[ABOUT THIS TASK] Your job is to set down the stretch of entries that opens with the line containing "Chaque projet est" and closes with the line containing "SOCIAL PLUGIN". Keep both end lines, copy each exactly, and add nothing.

_ _ _

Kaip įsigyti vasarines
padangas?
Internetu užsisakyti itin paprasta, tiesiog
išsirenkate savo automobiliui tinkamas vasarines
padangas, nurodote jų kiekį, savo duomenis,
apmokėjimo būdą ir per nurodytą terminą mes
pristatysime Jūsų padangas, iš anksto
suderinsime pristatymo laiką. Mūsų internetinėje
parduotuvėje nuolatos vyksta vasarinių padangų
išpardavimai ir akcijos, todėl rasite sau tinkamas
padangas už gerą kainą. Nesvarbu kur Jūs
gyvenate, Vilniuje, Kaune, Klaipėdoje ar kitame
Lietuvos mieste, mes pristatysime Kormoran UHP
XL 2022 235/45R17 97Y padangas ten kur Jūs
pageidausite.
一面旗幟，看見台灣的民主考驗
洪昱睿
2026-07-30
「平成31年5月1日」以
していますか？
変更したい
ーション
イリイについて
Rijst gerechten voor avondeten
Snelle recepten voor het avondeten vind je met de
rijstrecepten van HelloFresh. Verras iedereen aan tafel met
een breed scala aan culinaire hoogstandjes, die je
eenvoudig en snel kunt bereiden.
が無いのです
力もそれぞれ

_ _ _

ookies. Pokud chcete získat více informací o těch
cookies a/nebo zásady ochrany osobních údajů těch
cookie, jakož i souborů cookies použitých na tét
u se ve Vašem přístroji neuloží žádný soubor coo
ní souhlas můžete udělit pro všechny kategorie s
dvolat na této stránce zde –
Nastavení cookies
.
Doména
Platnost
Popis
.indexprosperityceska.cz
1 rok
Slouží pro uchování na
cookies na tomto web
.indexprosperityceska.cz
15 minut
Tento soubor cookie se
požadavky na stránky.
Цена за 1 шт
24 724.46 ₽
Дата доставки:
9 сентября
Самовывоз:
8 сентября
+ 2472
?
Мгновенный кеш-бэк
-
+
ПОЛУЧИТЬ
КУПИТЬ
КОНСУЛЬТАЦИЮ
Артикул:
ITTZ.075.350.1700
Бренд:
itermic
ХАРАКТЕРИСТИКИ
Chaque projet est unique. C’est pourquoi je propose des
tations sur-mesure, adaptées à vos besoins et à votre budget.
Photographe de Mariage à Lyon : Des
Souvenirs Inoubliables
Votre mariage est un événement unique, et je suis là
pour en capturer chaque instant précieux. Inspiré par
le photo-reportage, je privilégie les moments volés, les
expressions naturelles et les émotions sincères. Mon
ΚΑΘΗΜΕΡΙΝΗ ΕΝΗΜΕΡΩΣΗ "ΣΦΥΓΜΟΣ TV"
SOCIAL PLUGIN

_ _ _

[EXERCISE SOLUTION]
Chaque projet est unique. C’est pourquoi je propose des
tations sur-mesure, adaptées à vos besoins et à votre budget.
Photographe de Mariage à Lyon : Des
Souvenirs Inoubliables
Votre mariage est un événement unique, et je suis là
pour en capturer chaque instant précieux. Inspiré par
le photo-reportage, je privilégie les moments volés, les
expressions naturelles et les émotions sincères. Mon
ΚΑΘΗΜΕΡΙΝΗ ΕΝΗΜΕΡΩΣΗ "ΣΦΥΓΜΟΣ TV"
SOCIAL PLUGIN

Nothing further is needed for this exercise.